Screen Australia launches female doco initiative; orders more Art Bites
In partnership with News Corp's new female content platform, the With Her in Mind Network, Screen Australia has launched Doco180, a new initiative for emerging female documentary directors.
The initiative will see six female directors funded to make a 180-second documentary.
Launching the initiative at the Australian International Documentary Conference today, Screen Australia CEO Graeme Mason said it was calling for social media-friendly works that take a single idea and start a conversation.
“Each project will be designed to make the viewer do a 180 [degree turn] on a topic that is relevant to contemporary Australian women and dare I say, Australians,” Mason told delegates.
“We’re looking for early career women with something to say, and the talent to say it. You decide how to use 180 seconds. We want different tones, styles and methods. Surprise us.”
Each director will receive $6000 and have three months to complete the work, which will be available for to audiences for free on whimn.com.au.
“I’m really excited about this new partnership," said Mason. "I tell people a lot to think about audiences from the start. This initiative provides an audience, and it could be a launching pad to bigger things. I honestly don’t know what we’ll get and I can’t wait to see it."
Directors will retain copyright on their films, which means they are free to use them as they wish after the whimn.com.au exclusivity period is over.
In a statement, whimn.com.au’s executive editor Melissa Overman said she encouraged applicants "to submit documentary ideas that will resonate with Australian women – what challenges us, what motivates us, what makes us laugh. We’re interested in everything from politics to the environment to work to kids – no topic is off limits. The most important element is that all Doco180 applications must be female-centric stories told by women.”
Applications open for Doco180 tomorrow, International Women’s Day, and close April 19.
More Art Bites
'The Glass Bedroom', from the 2016 Art Bites initiative.
Mason also used his address to AIDC to announce a second round of Art Bites, Screen Australia's joint initiative with the ABC.
Art Bites backs four emerging filmmaking teams to make a 6×5 minute doco series which will then premiere on the ABC Arts iview channel.
Mason said that last year’s series had been diverse and fascinating.
This year, he said the agency was looking for “something that’s fresh and accessible; that looks at art with a new lens. We’re looking for great talent, some of it new, or with new ideas of form and format and content.”
The ABC and Screen Australia are each committing $120,000 to the initiative, and teams will be supported by a Screen Australia investment manager and ABC Digital Arts commissioning editor.
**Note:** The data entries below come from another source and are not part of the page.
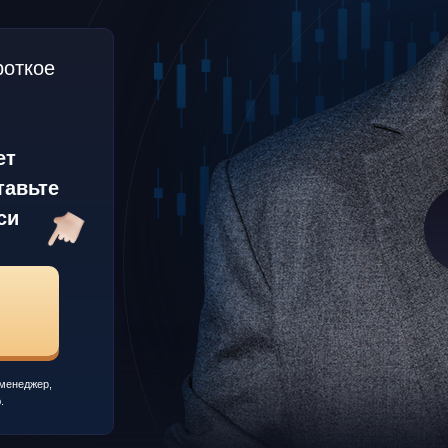
роткое
ет
тавьте
си
 менеджер,
.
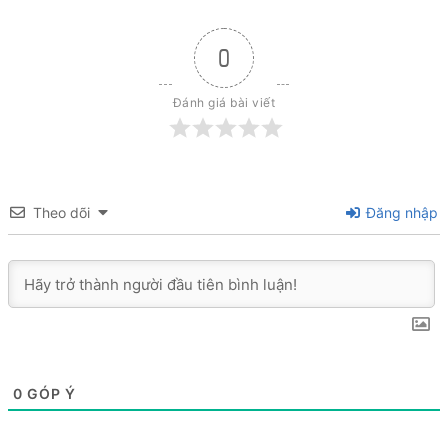
0
Đánh giá bài viết
Theo dõi
Đăng nhập
0
GÓP Ý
In addition, the state screen agencies have signed on to support the final projects, with an additional $30,000 if they are from their state or territory.
Mason flagged that Screen Australia teaming up with other funding bodies to best leverage the various pools of money and resources was the “way of the future”.
“It’s wonderful to join together to encourage emerging and early career talent to create intelligent, high quality, shareable content that takes art and aims it at a new audience,” said Mason.
Last year, two teams from WA, one from Queensland and one from NSW were selected. Two of the projects, Home: The Art of Ian Strange (WA), and The Glass Bedroom (NSW) are currently up on iview, while Shock Art (WA) and The Wanderers (QLD) will premiere in the coming weeks.
Both Home: Art of Ian Strange and The Glass Bedroom have received over 45,000 plays.
Applications for Art Bites close April 7.